**What to produce**: Reproduce word for word the lines between those holding "Cristina Braga." and "för sociala medier", inclusive, and nothing else from the data below.

**Record extracts**:

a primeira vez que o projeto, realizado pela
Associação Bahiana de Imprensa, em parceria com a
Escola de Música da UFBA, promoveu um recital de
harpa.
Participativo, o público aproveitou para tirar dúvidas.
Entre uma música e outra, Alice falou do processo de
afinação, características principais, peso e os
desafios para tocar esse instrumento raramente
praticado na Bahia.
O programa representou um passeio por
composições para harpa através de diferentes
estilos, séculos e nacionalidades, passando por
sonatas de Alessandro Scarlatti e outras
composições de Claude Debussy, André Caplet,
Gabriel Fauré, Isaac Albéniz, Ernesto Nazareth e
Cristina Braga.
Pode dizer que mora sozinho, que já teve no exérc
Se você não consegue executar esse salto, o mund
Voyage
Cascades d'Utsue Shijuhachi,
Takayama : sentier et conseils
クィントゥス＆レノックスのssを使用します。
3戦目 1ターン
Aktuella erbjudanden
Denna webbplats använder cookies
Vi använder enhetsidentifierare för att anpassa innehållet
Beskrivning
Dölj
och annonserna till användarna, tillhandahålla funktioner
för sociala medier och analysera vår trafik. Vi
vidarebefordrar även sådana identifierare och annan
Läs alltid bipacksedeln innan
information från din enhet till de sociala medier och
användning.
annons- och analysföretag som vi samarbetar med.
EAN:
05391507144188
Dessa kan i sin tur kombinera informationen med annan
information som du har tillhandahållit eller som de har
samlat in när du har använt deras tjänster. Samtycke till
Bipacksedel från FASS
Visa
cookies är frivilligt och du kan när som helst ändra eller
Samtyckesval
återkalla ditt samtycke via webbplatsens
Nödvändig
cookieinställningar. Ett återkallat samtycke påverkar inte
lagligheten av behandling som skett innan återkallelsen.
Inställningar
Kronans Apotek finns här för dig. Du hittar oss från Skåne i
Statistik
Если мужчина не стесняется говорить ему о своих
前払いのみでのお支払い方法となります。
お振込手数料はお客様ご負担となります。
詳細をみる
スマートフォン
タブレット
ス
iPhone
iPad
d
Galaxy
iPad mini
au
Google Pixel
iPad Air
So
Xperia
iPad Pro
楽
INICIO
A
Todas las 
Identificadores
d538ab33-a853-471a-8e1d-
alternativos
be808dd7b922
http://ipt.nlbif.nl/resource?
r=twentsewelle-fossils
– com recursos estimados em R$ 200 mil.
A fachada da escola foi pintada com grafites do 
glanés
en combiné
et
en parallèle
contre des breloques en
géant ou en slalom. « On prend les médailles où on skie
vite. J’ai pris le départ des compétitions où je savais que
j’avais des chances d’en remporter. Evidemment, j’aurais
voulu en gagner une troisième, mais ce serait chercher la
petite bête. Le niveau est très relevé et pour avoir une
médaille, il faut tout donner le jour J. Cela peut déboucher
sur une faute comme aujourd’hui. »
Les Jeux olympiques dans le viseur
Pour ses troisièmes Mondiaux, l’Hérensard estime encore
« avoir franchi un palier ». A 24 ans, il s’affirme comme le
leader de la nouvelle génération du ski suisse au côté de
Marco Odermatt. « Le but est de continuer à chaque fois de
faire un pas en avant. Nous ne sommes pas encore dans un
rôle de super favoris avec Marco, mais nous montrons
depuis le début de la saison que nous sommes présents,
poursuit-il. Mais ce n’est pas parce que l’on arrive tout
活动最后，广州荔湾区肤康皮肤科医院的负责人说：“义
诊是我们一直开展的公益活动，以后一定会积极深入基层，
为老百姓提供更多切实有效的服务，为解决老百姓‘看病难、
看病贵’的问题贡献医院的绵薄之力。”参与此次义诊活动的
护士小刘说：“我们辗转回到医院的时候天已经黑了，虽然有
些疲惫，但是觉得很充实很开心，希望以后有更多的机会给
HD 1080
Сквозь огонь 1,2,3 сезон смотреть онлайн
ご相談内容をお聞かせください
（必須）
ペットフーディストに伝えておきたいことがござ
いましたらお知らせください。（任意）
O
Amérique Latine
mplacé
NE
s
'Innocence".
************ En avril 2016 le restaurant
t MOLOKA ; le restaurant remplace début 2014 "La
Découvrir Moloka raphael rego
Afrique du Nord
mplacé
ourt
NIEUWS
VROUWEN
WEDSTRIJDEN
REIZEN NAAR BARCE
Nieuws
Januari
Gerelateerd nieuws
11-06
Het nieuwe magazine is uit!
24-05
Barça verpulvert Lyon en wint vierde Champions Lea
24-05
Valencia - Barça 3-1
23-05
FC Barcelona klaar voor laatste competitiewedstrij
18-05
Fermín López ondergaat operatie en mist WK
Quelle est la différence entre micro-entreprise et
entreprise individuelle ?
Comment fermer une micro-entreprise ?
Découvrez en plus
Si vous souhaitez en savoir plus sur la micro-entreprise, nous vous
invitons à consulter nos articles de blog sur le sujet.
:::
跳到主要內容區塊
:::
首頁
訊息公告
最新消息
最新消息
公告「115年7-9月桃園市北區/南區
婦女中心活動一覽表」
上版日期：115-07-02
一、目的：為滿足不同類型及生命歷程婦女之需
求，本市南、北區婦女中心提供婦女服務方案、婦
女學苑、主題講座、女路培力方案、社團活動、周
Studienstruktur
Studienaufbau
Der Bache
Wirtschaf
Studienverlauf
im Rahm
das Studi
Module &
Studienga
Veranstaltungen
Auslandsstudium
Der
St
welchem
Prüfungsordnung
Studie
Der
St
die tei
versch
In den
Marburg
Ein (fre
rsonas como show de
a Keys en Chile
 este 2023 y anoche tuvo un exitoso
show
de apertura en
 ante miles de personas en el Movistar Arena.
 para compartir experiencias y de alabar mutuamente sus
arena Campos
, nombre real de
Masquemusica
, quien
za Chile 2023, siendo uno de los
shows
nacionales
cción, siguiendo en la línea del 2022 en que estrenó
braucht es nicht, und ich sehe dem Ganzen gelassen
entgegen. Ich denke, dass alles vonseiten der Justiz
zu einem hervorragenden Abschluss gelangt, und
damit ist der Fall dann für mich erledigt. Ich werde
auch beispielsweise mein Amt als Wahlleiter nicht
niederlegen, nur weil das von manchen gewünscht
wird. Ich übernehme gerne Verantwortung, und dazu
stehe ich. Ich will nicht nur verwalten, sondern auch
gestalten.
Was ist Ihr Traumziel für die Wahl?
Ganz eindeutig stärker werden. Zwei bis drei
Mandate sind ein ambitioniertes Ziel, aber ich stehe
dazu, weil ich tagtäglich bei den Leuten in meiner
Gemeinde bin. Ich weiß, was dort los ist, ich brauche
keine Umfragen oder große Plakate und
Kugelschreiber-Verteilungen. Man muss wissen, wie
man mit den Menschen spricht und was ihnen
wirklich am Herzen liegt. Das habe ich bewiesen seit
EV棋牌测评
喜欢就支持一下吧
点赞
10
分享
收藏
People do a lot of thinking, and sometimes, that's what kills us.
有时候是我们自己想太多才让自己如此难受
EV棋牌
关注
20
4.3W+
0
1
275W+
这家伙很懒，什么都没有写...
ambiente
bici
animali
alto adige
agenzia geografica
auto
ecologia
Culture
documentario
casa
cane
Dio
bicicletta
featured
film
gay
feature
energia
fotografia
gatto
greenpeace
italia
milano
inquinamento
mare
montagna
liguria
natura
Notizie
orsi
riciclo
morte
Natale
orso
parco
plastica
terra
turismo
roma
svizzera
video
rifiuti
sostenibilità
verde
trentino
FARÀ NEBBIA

**Written answer**:
Cristina Braga.
Pode dizer que mora sozinho, que já teve no exérc
Se você não consegue executar esse salto, o mund
Voyage
Cascades d'Utsue Shijuhachi,
Takayama : sentier et conseils
クィントゥス＆レノックスのssを使用します。
3戦目 1ターン
Aktuella erbjudanden
Denna webbplats använder cookies
Vi använder enhetsidentifierare för att anpassa innehållet
Beskrivning
Dölj
och annonserna till användarna, tillhandahålla funktioner
för sociala medier och analysera vår trafik. Vi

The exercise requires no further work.